By now, you recognize the pattern in this classroom. We follow up theory with practice. A set of lessons with a common theme will culminate with some experience in R. Being true to our trend, today, we leap into the world of extRemes. Put on your hard hat and bring your tools and machinery. Don’t forget your drink of the day.

On the seventeenth day of March, two thousand eighteen, we met Maximus Extremus Distributus. He was taking different forms depending on the origin (parent) distribution. You can create him too using a few simple lines of code in R.
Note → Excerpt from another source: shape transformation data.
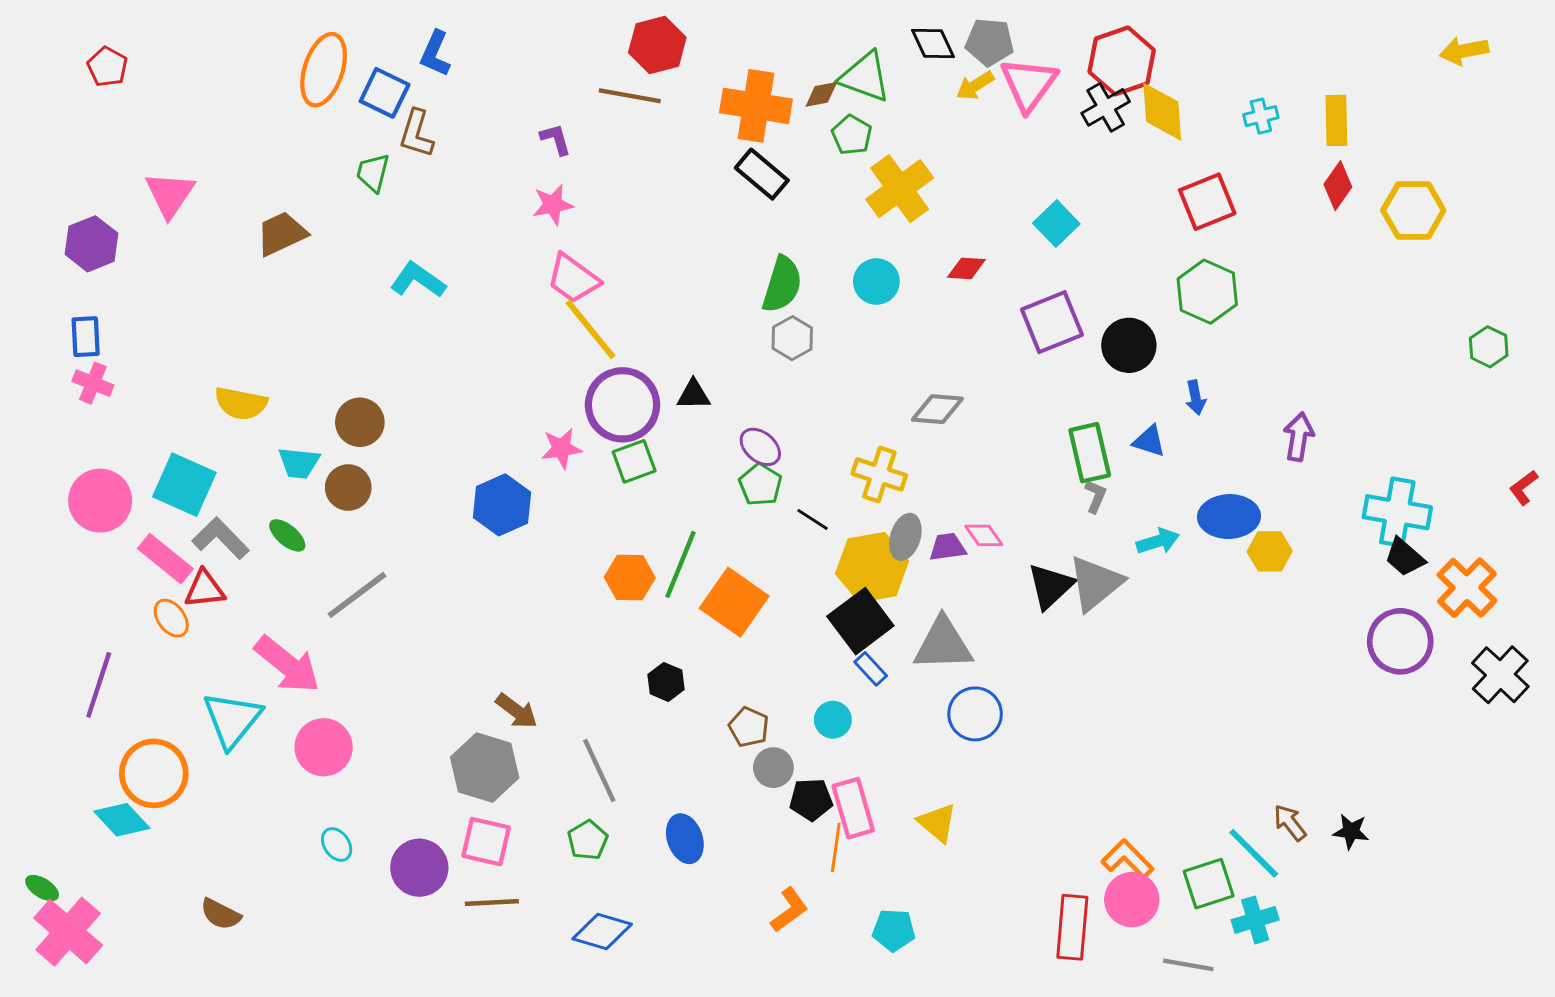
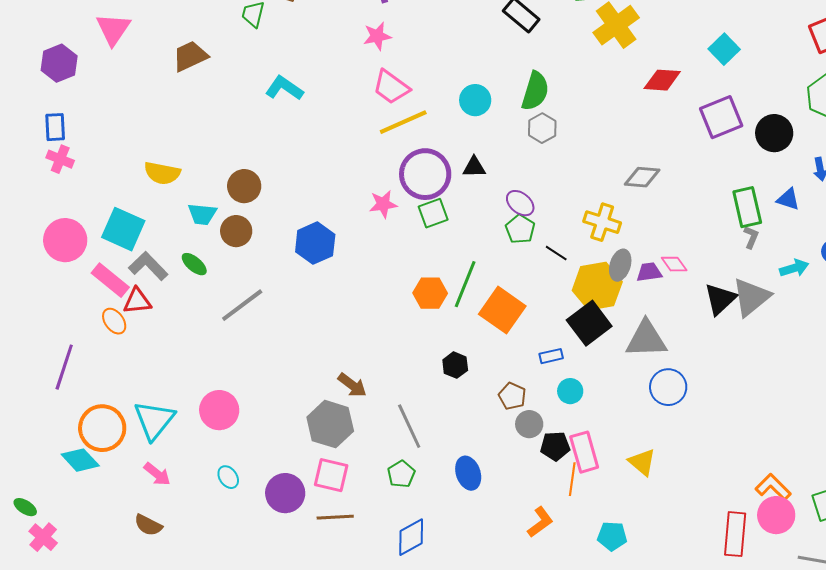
red diamond: (966, 268) -> (662, 80), size x1.4
cyan circle: (876, 281) -> (475, 100), moved
yellow line: (591, 329) -> (403, 122), turned -75
blue hexagon: (502, 505) -> (315, 243), moved
pink arrow: (287, 665) -> (157, 474), moved, size x0.6
blue rectangle: (871, 669) -> (551, 356), moved, turned -60
cyan triangle: (232, 720) -> (154, 420), moved
pink cross: (68, 932) -> (43, 537), size x0.6
blue diamond: (602, 932) -> (411, 537), turned -45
Here is the creation code for normal origins. We generate N = 1000 normally distributed random variables with a zero mean and unit standard deviation, select the maximum value out of these 1000 values, and repeat the process 1000 times to get 1000 maximum values. These maximum values converge to the Type I extreme value distribution – Gumbel ( $e^{-e^{-y}}$ ). The code runs like an animation. You can control the speed by changing the number in Sys.sleep(). There is a plot that shows the convergence of the average values to a Normal distribution. Do you know why?

library(locfit)
library(logspline)

# Normal Origins #
par(mfrow=c(3,1))
x = rnorm(10000,0,1)
plot(logspline(x),xlim=c(-5,5),ylim=c(0,0.5),font=2,cex.lab=2,font.lab=2,xlab="Normal Distribution")

N = 1000
ave = matrix(NA,nrow=N,ncol=1)
max1 = matrix(NA,nrow=N,ncol=1)

for (i in 1:N)
{
 x = rnorm(N,0,1)
 
 lines(locfit(~x),col="grey")
 points(mean(x),0,col="blue",pch=17)
 points(max(x),0,col="red",pch=17)
 ave[i] = mean(x)
 max1[i] = max(x)
 Sys.sleep(0.01) 
}

Sys.sleep(1)
plot(locfit(~ave),xlim=c(-5,5),ylim=c(0,9),ylab="",cex.lab=2,font=2,font.lab=2,xlab="Normal Distribution",col="white")
lines(locfit(~ave),lwd=2,col="blue")

Sys.sleep(1)
plot(locfit(~max1),xlim=c(-5,5),font=2,font.lab=2,ylab="",xlab="Extreme Value Distribution (Gumbel)",cex.lab=2,col="white")
lines(locfit(~max1),lwd=2,col="red")

The creation code for exponential origins has the same procedure. We generate N = 1000 exponentially distributed random variables with $\lambda = 0.5$ as the parent. The maximum values of an exponential distribution again converge to the Gumbel distribution.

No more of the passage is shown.